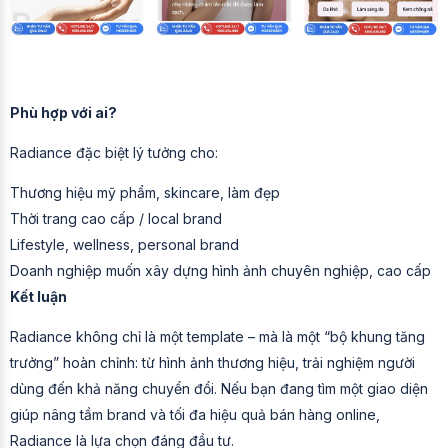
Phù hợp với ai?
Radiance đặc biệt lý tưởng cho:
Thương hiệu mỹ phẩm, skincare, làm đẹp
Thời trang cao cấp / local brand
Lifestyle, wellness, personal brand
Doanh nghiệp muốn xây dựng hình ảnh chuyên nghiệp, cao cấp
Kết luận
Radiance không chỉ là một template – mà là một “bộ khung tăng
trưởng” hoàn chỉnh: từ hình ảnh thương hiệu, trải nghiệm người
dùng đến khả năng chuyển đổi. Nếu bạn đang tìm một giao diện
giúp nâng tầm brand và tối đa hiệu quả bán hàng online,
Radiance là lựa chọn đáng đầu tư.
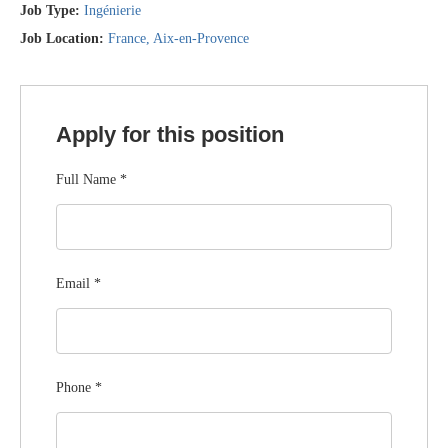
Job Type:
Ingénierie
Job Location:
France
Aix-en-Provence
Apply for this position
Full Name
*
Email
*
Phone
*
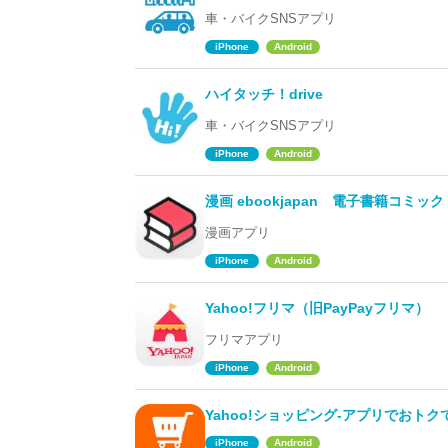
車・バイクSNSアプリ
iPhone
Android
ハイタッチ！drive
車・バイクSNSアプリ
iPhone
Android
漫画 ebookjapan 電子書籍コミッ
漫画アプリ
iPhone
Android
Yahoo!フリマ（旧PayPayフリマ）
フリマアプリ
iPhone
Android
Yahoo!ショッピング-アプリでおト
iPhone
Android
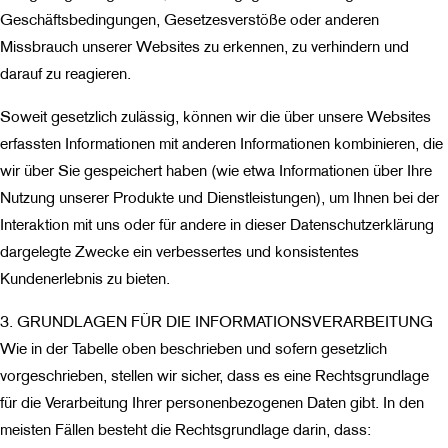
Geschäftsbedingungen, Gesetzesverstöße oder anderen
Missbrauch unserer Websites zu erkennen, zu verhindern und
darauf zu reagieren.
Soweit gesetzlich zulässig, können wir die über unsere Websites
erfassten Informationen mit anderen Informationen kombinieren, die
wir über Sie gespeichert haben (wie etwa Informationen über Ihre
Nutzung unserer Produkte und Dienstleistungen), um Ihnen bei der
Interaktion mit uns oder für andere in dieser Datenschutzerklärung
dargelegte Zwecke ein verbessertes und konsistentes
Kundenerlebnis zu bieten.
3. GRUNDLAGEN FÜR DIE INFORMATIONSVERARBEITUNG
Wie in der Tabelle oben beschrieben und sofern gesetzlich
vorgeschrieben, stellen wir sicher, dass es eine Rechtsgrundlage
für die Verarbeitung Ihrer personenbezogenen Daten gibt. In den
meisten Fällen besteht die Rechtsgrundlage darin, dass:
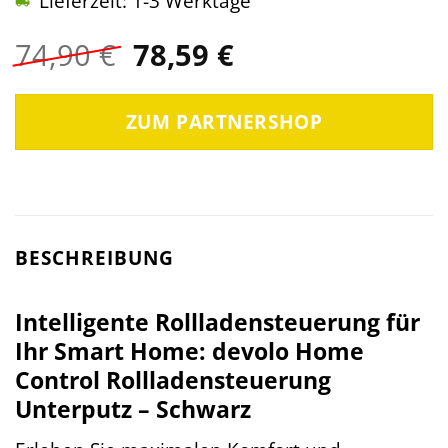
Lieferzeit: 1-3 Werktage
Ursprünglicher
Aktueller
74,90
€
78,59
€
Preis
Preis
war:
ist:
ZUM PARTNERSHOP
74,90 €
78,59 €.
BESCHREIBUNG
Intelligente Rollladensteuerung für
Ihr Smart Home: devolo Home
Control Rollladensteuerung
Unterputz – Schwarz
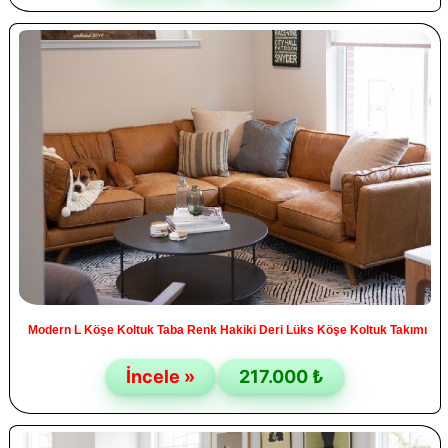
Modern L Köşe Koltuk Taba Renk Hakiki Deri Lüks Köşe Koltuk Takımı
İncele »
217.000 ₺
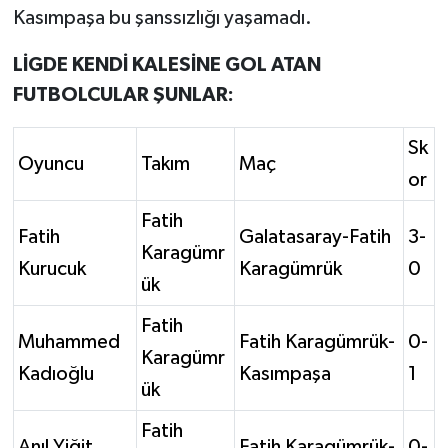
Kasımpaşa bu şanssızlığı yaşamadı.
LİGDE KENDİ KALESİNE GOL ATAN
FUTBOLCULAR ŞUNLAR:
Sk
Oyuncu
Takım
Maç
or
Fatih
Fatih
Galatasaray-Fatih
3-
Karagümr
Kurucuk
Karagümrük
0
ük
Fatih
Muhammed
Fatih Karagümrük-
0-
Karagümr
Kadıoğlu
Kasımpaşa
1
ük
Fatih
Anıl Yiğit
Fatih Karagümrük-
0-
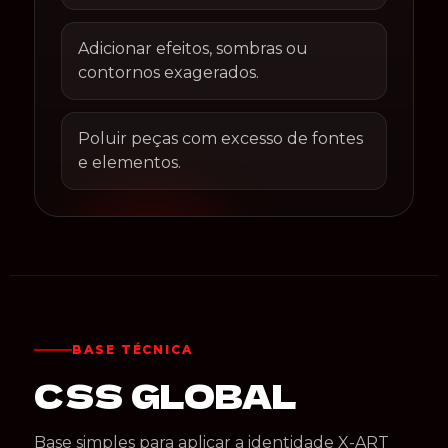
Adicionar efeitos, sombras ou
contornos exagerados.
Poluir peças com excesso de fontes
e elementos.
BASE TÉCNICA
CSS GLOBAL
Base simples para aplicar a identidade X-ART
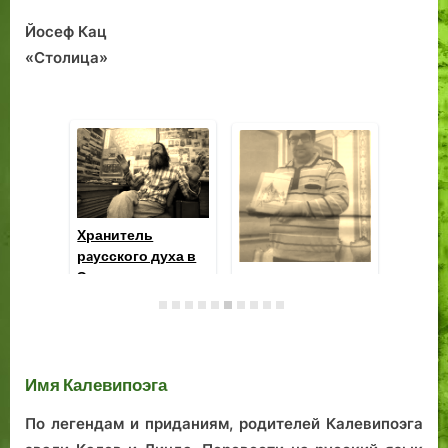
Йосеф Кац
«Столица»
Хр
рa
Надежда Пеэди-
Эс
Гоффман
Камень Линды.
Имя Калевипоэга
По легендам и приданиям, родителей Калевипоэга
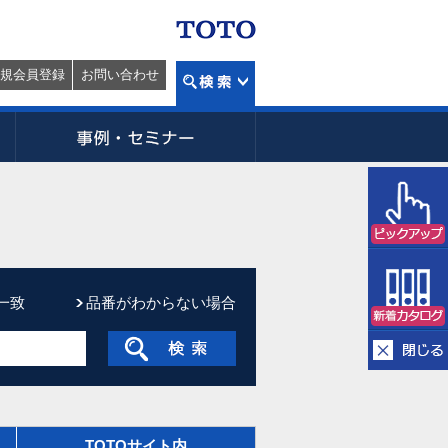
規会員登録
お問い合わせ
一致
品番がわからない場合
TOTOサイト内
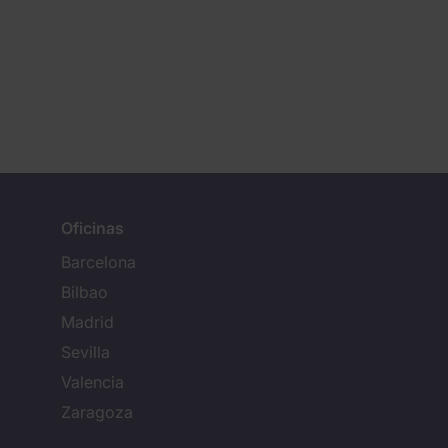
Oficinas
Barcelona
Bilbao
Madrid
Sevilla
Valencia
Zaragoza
══════════════════════════════
_Assigned task_
If any entry holds a picture, drop the picture and copy everything else exactly.

_Task output_
Phù hợp với ai?
Radiance đặc biệt lý tưởng cho:
Thương hiệu mỹ phẩm, skincare, làm đẹp
Thời trang cao cấp / local brand
Lifestyle, wellness, personal brand
Doanh nghiệp muốn xây dựng hình ảnh chuyên nghiệp, cao cấp
Kết luận
Radiance không chỉ là một template – mà là một “bộ khung tăng
trưởng” hoàn chỉnh: từ hình ảnh thương hiệu, trải nghiệm người
dùng đến khả năng chuyển đổi. Nếu bạn đang tìm một giao diện
giúp nâng tầm brand và tối đa hiệu quả bán hàng online,
Radiance là lựa chọn đáng đầu tư.
Job Type:
Ingénierie
Job Location:
France
Aix-en-Provence
Apply for this position
Full Name
*
Email
*
Phone
*
車・バイクSNSアプリ
iPhone
Android
ハイタッチ！drive
車・バイクSNSアプリ
iPhone
Android
漫画 ebookjapan 電子書籍コミッ
漫画アプリ
iPhone
Android
Yahoo!フリマ（旧PayPayフリマ）
フリマアプリ
iPhone
Android
Yahoo!ショッピング-アプリでおト
iPhone
Android
Geschäftsbedingungen, Gesetzesverstöße oder anderen
Missbrauch unserer Websites zu erkennen, zu verhindern und
darauf zu reagieren.
Soweit gesetzlich zulässig, können wir die über unsere Websites
erfassten Informationen mit anderen Informationen kombinieren, die
wir über Sie gespeichert haben (wie etwa Informationen über Ihre
Nutzung unserer Produkte und Dienstleistungen), um Ihnen bei der
Interaktion mit uns oder für andere in dieser Datenschutzerklärung
dargelegte Zwecke ein verbessertes und konsistentes
Kundenerlebnis zu bieten.
3. GRUNDLAGEN FÜR DIE INFORMATIONSVERARBEITUNG
Wie in der Tabelle oben beschrieben und sofern gesetzlich
vorgeschrieben, stellen wir sicher, dass es eine Rechtsgrundlage
für die Verarbeitung Ihrer personenbezogenen Daten gibt. In den
meisten Fällen besteht die Rechtsgrundlage darin, dass:
Lieferzeit: 1-3 Werktage
Ursprünglicher
Aktueller
74,90
€
78,59
€
Preis
Preis
war:
ist:
ZUM PARTNERSHOP
74,90 €
78,59 €.
BESCHREIBUNG
Intelligente Rollladensteuerung für
Ihr Smart Home: devolo Home
Control Rollladensteuerung
Unterputz – Schwarz
Modern L Köşe Koltuk Taba Renk Hakiki Deri Lüks Köşe Koltuk Takımı
İncele »
217.000 ₺
Kasımpaşa bu şanssızlığı yaşamadı.
LİGDE KENDİ KALESİNE GOL ATAN
FUTBOLCULAR ŞUNLAR:
Sk
Oyuncu
Takım
Maç
or
Fatih
Fatih
Galatasaray-Fatih
3-
Karagümr
Kurucuk
Karagümrük
0
ük
Fatih
Muhammed
Fatih Karagümrük-
0-
Karagümr
Kadıoğlu
Kasımpaşa
1
ük
Fatih
Anıl Yiğit
Fatih Karagümrük-
0-
Adicionar efeitos, sombras ou
contornos exagerados.
Poluir peças com excesso de fontes
e elementos.
BASE TÉCNICA
CSS GLOBAL
Base simples para aplicar a identidade X-ART
Йосеф Кац
«Столица»
Хр
рa
Надежда Пеэди-
Эс
Гоффман
Камень Линды.
Имя Калевипоэга
По легендам и приданиям, родителей Калевипоэга
規会員登録
お問い合わせ
一致
品番がわからない場合
TOTOサイト内
Oficinas
Barcelona
Bilbao
Madrid
Sevilla
Valencia
Zaragoza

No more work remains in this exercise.